How Much Should We Trust Differences-in-Differences Estimates?
Most Difference-in-Difference (DD) papers rely on many years of data and focus on serially correlated outcomes. Yet almost all these papers ignore the bias in the estimated standard errors that serial correlation introduce4s. This is especially troubling because the independent variable of interest in DD estimation (e.g., the passage of law) is itself very serially correlated, which will exacerbate the bias in standard errors. To illustrate the severity of this issue, we randomly generate placebo laws in state-level data on female wages from the Current Population Survey. For each law, we use OLS to compute the DD estimate of its 'effect' as well as the standard error for this estimate. The standard errors are severely biased: with about 20 years of data, DD estimation finds an 'effect' significant at the 5% level of up to 45% of the placebo laws. Two very simple techniques can solve this problem for large sample sizes.
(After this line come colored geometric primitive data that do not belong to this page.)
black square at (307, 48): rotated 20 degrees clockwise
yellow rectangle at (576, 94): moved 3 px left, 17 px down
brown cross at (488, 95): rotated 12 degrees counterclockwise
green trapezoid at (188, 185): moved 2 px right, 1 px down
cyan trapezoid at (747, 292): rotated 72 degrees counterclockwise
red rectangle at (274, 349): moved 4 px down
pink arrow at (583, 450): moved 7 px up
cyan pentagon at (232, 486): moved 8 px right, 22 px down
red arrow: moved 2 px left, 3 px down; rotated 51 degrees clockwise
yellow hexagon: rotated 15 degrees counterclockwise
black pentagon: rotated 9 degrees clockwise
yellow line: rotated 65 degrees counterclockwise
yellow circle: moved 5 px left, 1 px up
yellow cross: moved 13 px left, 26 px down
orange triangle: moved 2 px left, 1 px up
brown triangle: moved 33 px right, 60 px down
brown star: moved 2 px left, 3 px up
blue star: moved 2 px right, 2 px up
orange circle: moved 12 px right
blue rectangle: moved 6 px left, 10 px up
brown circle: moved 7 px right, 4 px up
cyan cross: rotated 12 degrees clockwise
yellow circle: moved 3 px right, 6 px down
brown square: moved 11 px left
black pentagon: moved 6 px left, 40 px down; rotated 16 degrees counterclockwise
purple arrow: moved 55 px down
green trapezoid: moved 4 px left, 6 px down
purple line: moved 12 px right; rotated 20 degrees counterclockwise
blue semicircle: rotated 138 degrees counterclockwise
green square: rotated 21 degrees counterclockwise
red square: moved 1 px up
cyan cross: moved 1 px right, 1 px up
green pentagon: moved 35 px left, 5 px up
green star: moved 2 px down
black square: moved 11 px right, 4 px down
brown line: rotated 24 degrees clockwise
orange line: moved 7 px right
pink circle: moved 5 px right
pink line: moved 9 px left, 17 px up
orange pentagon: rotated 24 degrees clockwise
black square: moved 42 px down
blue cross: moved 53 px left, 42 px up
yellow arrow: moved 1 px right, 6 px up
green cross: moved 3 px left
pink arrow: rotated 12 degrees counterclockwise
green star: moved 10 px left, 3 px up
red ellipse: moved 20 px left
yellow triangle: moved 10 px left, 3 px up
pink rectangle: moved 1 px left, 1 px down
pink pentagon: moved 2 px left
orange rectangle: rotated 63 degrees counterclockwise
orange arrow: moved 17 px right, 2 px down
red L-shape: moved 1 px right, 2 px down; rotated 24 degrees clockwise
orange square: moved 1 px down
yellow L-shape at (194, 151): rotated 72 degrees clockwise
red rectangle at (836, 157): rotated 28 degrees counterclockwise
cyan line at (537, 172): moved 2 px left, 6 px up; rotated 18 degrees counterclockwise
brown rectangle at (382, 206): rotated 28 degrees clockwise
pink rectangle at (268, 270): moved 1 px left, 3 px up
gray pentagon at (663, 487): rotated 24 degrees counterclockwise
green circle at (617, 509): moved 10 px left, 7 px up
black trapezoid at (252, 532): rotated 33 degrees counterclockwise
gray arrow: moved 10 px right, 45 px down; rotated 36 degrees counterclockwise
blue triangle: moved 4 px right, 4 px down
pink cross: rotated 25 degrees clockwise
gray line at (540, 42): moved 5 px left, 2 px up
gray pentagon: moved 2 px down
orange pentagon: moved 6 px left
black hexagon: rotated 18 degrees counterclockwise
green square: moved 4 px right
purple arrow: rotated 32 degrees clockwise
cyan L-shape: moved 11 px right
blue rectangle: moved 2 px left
The first technique consists in collapsing the data and ignoring the time-series variation altogether; the second technique is to estimate standard errors while allowing for an arbitrary covariance structure between time periods. We also suggest a third technique, based on randomization inference testing methods, which works well irrespective of sample size. This technique uses the empirical distribution of estimated effects for placebo laws to form the test distribution.
Published: Marianne Bertrand & Esther Duflo & Sendhil Mullainathan, 2004. "How Much Should We Trust Differences-in-Differences Estimates?," The Quarterly Journal of Economics, MIT Press, vol. 119(1), pages 249-275, February.